• [RECORDS PROVIDED]:

____________

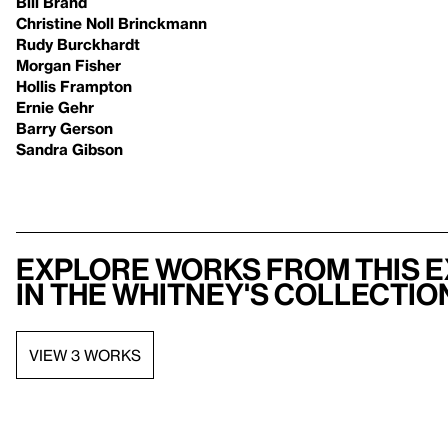
Bill Brand
Christine Noll Brinckmann
Rudy Burckhardt
Morgan Fisher
Hollis Frampton
Ernie Gehr
Barry Gerson
Sandra Gibson
Explore works from this e
in the Whitney's collectio
VIEW 3 WORKS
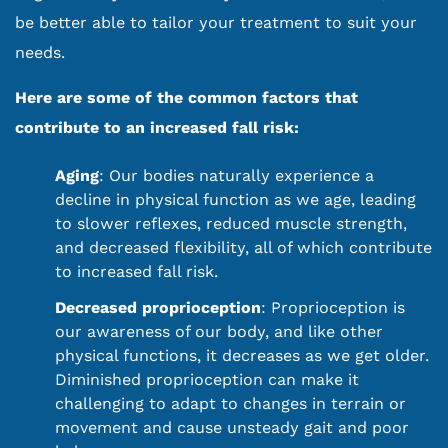
be better able to tailor your treatment to suit your
needs.
Here are some of the common factors that
contribute to an increased fall risk:
Aging
: Our bodies naturally experience a
decline in physical function as we age, leading
to slower reflexes, reduced muscle strength,
and decreased flexibility, all of which contribute
to increased fall risk.
Decreased proprioception
: Proprioception is
our awareness of our body, and like other
physical functions, it decreases as we get older.
Diminished proprioception can make it
challenging to adapt to changes in terrain or
movement and cause unsteady gait and poor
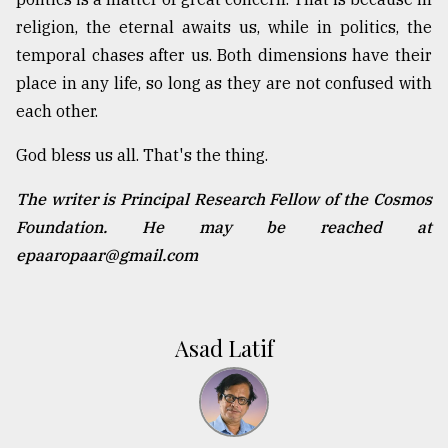
religion, the eternal awaits us, while in politics, the
temporal chases after us. Both dimensions have their
place in any life, so long as they are not confused with
each other.
God bless us all. That's the thing.
The writer is Principal Research Fellow of the Cosmos
Foundation. He may be reached at
epaaropaar@gmail.com
Asad Latif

____________

• [TO DO]:
Starting at the line that contains "God bless us all. That's the thing.", transcribe every line through the last line of the entries above, exactly, and nothing else.

• [EXERCISE ANSWER]:
God bless us all. That's the thing.
The writer is Principal Research Fellow of the Cosmos
Foundation. He may be reached at
epaaropaar@gmail.com
Asad Latif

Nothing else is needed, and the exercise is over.